Bach1^−/− mice with deficiencies in the transcriptional repressor of HO-1 showed severe OA-like changes, and these changes could be reduced through the upregulation of HO-1 expression [50]. In addition, HO-1 expression has been associated with the expression of MMPs and pro-inflammatory cytokines in human articular chondrocytes [51]. IL-10 stimulates HO-1 expression in human osteoarthritic chondrocytes [25]. In addition, IL-10 blocks pro-inflammatory cytokine secretion and inhibits MMPs production in chondrocytes [25,26]. The results of the present study provide consistent evidence that zinc supplementation to MIA-treated cells massively increases IL-10 mRNA expression and HO-1 protein expression and decreased IL-1β mRNA expression and MMP-13 protein expression. Moreover, in the MIA-induced OA rat model, zinc supplementation also dramatically increases serum IL-10 levels and decreases MMP and IL-1β levels.
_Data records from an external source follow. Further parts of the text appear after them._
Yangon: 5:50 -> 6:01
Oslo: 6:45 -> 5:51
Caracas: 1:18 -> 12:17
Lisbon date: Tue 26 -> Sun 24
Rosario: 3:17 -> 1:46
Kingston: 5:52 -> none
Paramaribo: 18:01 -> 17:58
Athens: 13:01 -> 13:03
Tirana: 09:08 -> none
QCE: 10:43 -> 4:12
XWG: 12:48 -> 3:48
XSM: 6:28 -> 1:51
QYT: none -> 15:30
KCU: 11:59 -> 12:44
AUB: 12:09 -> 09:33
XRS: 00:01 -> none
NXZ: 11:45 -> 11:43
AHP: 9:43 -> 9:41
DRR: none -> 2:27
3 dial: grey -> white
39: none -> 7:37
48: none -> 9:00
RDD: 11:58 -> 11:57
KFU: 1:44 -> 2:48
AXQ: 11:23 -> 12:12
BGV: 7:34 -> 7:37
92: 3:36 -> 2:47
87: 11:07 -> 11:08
These results suggest that IL-10 participates in the effect of zinc on OA progress.

In summary, as shown in Figure 8, the present study demonstrates that in SW1353 cells, MIA exposure induces oxidative stress, decreases the expression of the antioxidative enzymes GPx1 and Mn-SOD, and increases the levels of pro-inflammatory cytokines IL-1β and MMP-13. The addition of zinc to MIA-treated cells activates the PI3K/Akt/Nrf2 pathway to increase antioxidative activity in defense against oxidative stress and decrease IL-1β and MMP-13 levels. Notably, the results observed in vitro were similar to those observed in vivo. These results indicate that zinc can prevent against MIA-induced OA progress.

5. Conclusions

In conclusion, the results of the present study demonstrate, both in vitro and in vivo, zinc can prevent against MIA-induced changes in cartilage degradation similar to human OA. It suggests that zinc has the potential to be a preventive supplement for OA in humans.